NY為替市場、円が153円台前半に上昇 中国の米国債抑制報道が影響
NY円、153円台前半に上昇 中国の米国債抑制報道で

ニューヨーク外国為替市場で円が上昇、153円台前半に

2026年2月11日のニューヨーク外国為替市場において、円相場は午後5時現在、前日比1円11銭の円高ドル安で推移し、1ドル=153円23~33銭を付けた。この動きは、中国当局が国内の一部大手銀行に対して米国債の保有抑制を促したとの報道が市場に伝わり、円買いドル売りが優勢となったことが主な要因である。

市場の背景と要因分析

中国の米国債抑制報道は、国際的な資本フローに影響を与え、ドル売り圧力を高めた。これにより、投資家の間でリスク回避の動きが強まり、円が買い支えられる形となった。一方で、米国で発表された堅調な雇用統計は、米連邦準備制度理事会(FRB)の利下げ観測を後退させ、ドル買いを加速させる場面も見られた。市場では、これらの相反する要因がせめぎ合い、為替相場に複雑な動きをもたらしている。

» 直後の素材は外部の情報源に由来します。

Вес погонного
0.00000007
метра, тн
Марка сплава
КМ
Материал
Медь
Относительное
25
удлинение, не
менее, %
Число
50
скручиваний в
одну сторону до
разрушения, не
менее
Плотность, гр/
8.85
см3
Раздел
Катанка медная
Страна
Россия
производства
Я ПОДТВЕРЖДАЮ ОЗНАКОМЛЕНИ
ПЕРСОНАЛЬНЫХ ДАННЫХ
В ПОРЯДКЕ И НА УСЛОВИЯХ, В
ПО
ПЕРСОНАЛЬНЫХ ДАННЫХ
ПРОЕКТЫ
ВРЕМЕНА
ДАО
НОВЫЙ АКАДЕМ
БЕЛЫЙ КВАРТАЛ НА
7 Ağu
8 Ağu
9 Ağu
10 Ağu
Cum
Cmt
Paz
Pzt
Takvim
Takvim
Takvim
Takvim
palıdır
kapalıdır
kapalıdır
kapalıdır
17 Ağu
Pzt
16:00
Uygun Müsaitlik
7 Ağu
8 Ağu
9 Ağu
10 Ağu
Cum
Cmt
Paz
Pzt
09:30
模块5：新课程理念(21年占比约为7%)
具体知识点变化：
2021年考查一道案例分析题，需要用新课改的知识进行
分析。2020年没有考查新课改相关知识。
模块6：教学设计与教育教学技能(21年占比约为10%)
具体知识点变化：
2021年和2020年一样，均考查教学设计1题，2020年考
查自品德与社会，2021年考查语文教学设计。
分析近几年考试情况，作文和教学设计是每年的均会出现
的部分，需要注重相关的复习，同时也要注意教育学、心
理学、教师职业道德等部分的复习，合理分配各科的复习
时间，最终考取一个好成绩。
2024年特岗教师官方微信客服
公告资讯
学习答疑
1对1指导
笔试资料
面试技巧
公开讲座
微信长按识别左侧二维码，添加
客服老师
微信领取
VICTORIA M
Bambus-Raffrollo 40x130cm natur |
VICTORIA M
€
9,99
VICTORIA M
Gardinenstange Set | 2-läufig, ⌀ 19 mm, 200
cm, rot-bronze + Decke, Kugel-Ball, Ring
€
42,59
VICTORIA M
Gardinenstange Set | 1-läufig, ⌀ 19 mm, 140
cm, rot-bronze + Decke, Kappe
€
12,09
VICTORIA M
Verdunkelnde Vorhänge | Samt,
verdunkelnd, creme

ユーロ相場については、1ユーロ=1.1866~76ドル、および181円95銭~182円05銭で取引された。全体として、アジア地域の経済動向と米国の経済指標が、国際為替市場に大きな影響を及ぼしている状況が浮き彫りになった。

今後の見通しと市場の反応

専門家は、中国の米国債保有抑制の動きが今後も為替市場に波及する可能性があると指摘している。特に、米中関係の緊張やグローバルな金融政策の変化が、円相場の変動要因として注視される。また、米国の雇用統計の堅調さは、ドルの基調を支える要素として残り、市場参加者の間で慎重な取引が続く見込みだ。

このような状況下で、投資家は経済データの発表や地政学的リスクに敏感に反応しており、為替相場のボラティリティが高まる可能性がある。ニューヨーク市場の動向は、日本時間の取引にも影響を与え、今後の経済政策や国際情勢の展開が注目される。